Pascal, prof de maths à la retraite, bénévole au Secours catholique : «Avant, les forces de l’ordre ne venaient pas sur les lieux de distribution de nourriture et de douches.» L’association décide que seuls les mineurs s’y rendront : même sans papiers, ils sont d’abord des enfants, donc pas en situation irrégulière. «Au pire, les policiers les enverront à Saint-Omer», dit Mariam Guerey. Saint-Omer, c’est là où se trouve la Maison du jeune réfugié, à 50 kilomètres de là, où les mineurs se posent quand ils sont trop fatigués, mais où les places manquent.

«Réquisition». Ce mercredi, à l’accueil de jour de l’association, la plupart des migrants sont jeunes, même si les majeurs sont de plus en plus nombreux. Il y a aussi deux femmes érythréennes. Sur la dizaine de volontaires pour aller aux douches, sept d’entre eux ont finalement le droit de monter dans la camionnette. Il est 15 heures. Inquiète, Mariam Guerey conduit. «Se doucher, c’est comme manger. Qu’est-ce qu’on attend, qu’il y ait la gale ?»

A l’arrivée devant le local, un fourgon de CRS démarre et barre l’entrée de la cour. Mariam Guerey baisse sa vitre. Un CRS jette un œil sur les jeunes : «Ils ont des papiers d’identité ? Mineurs, majeurs ? Quel pays ?» Elle répond qu’ils sont sept Erythréens, tous mineurs. Depuis la camionnette, on appelle sur son portable le président du Secours catholique du Pas-de-Calais et ancien colonel de gendarmerie, Didier Degremont. Présent sur les lieux, il tente de parlementer avec les CRS qui l’empêchent d’approcher du véhicule. «Ils disent qu’ils ont une réquisition du procureur, mais ils ne nous l’ont pas montrée. C’est fait uniquement pour gêner l’activité douches», nous dit-il. Les CRS réclament nos papiers, on donne nos pièces d’identité et ma carte de presse. Les gamins s’inquiètent. Retour du CRS à la vitre : «Suivez-nous, on vous emmène.» Mariam Guerey : «Qu’est-ce que j’ai fait ?» Le CRS : «Aide à l’immigration.» Elle : «Je suis salariée du Secours catholique. J’emmène ces mineurs prendre des douches, je ne fais rien de mal.» Le CRS : «Vous expliquerez ça à l’officier de police judiciaire.» Au volant, elle suit le fourgon de CRS. «Ça fait quatorze ans que j’aide les migrants. Ils ont mis du temps à le voir…»
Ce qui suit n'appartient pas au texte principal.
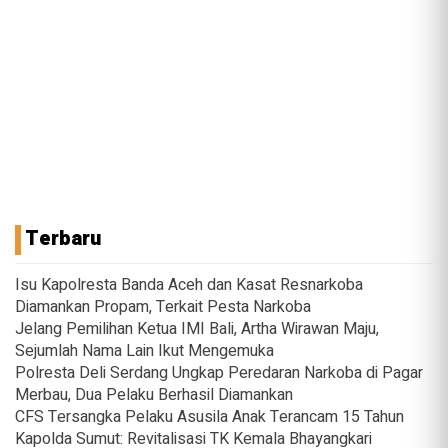
Terbaru
Isu Kapolresta Banda Aceh dan Kasat Resnarkoba
Diamankan Propam, Terkait Pesta Narkoba
Jelang Pemilihan Ketua IMI Bali, Artha Wirawan Maju,
Sejumlah Nama Lain Ikut Mengemuka
Polresta Deli Serdang Ungkap Peredaran Narkoba di Pagar
Merbau, Dua Pelaku Berhasil Diamankan
CFS Tersangka Pelaku Asusila Anak Terancam 15 Tahun
Kapolda Sumut: Revitalisasi TK Kemala Bhayangkari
Au commissariat, il faut abandonner les adolescents et monter toutes les deux dans une voiture vers la police aux frontières (PAF), en direction de Coquelles (Pas-de-Calais). Pour alerter la rédaction de Libération à Paris, je tweete l’info sur mon smartphone, puis un policier m’oblige à l’éteindre. A la PAF, on attend toutes les deux presque une heure et demie. On comprend à écouter les bavardages des huit CRS à l’entrée que les mineurs ont déjà été relâchés. Mariam Guerey : «Quand je pense qu’en 2009, le Secours était réquisitionné par l’Etat pour mettre en place des douches à cause de la gale…»
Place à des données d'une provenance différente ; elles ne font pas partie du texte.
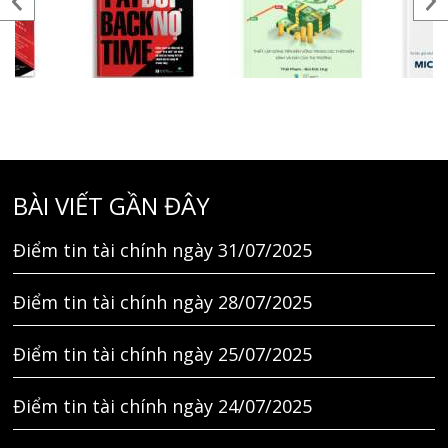
BÀI VIẾT GẦN ĐÂY
Điểm tin tài chính ngày 31/07/2025
Điểm tin tài chính ngày 28/07/2025
Điểm tin tài chính ngày 25/07/2025
Điểm tin tài chính ngày 24/07/2025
«Méprise». Mariam Guerey part pour être entendue, puis c’est mon tour. La dernière fois que j’étais dans les bureaux de la PAF, c’était pour interviewer ses responsables sur leurs activités contre les passeurs. Immédiatement, l’officier présente ses excuses : «C’est une audition libre. Vous avez le droit de ne rien dire. Et de partir.» Dans la voiture qui nous ramène vers Calais, les policiers expliquent à Mariam Guerey : «Il y a eu méprise sur la personne, excusez-nous, hein.» Impossible jeudi de joindre le procureur adjoint de Boulogne-sur-Mer, Philippe Sabatier, pour qu’il justifie les «réquisitions» à notre encontre.
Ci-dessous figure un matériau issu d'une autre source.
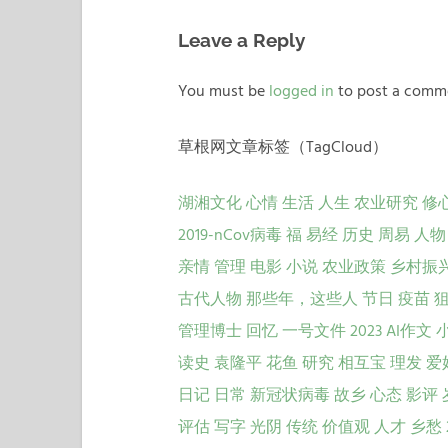
Leave a Reply
You must be
logged in
to post a comm
草根网文章标签（TagCloud）
湖湘文化
心情
生活
人生
农业研究
修
2019-nCov病毒
福
易经
历史
周易
人物
亲情
管理
电影
小说
农业政策
乡村振
古代人物
那些年，这些人
节日
疫苗
管理博士
回忆
一号文件
2023
AI作文
读史
袁隆平
花鱼
研究
相互宝
理发
爱
日记
日常
新冠状病毒
故乡
心态
影评
评估
写字
光阴
传统
价值观
人才
乡愁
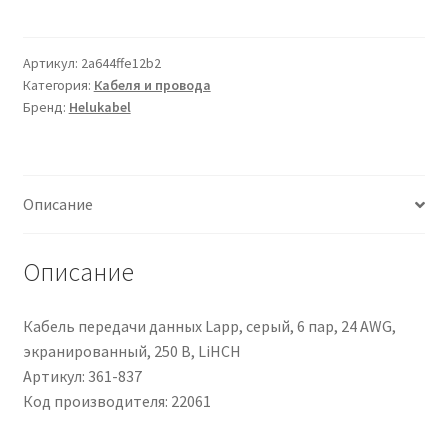
Cavo
industriale
multipolare
Артикул:
2a644ffe12b2
Категория:
Кабеля и провода
Helukabel,
Бренд:
Helukabel
16
AWG,
Controllo
Описание
Описание
Кабель передачи данных Lapp, серый, 6 пар, 24 AWG,
экранированный, 250 В, LiHCH
Артикул: 361-837
Код производителя: 22061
En début de soirée il nous a finalement assuré qu’il s’agissait d’une erreur d’appréciation. «Des réquisitions avaient été prises pour la journée, sur un périmètre précis, à des horaires précis. Dans un premier temps, un placement en garde à vue a été envisagé pour aide au séjour irrégulier, mais le parquet a tout de suite pris la mesure des faits, aucun élément n’était susceptible de caractériser une infraction.» Une version difficile à corroborer. Car entre-temps, le ministère de l’Intérieur, alerté par la direction du journal, était intervenu. Au Secours catholique, on annonce qu’on ne «laissera pas passer» cette atteinte au droit des associations à venir en aide. «La police nous a empêché de remplir notre mission», s’insurge Véronique Devise, la présidente. Les douches reprennent ce vendredi. Ces jours-ci entre 100 et 500 migrants se trouveraient à Calais selon les sources. Et l’association a déjà détecté «deux cas de gale et un cas d’impétigo».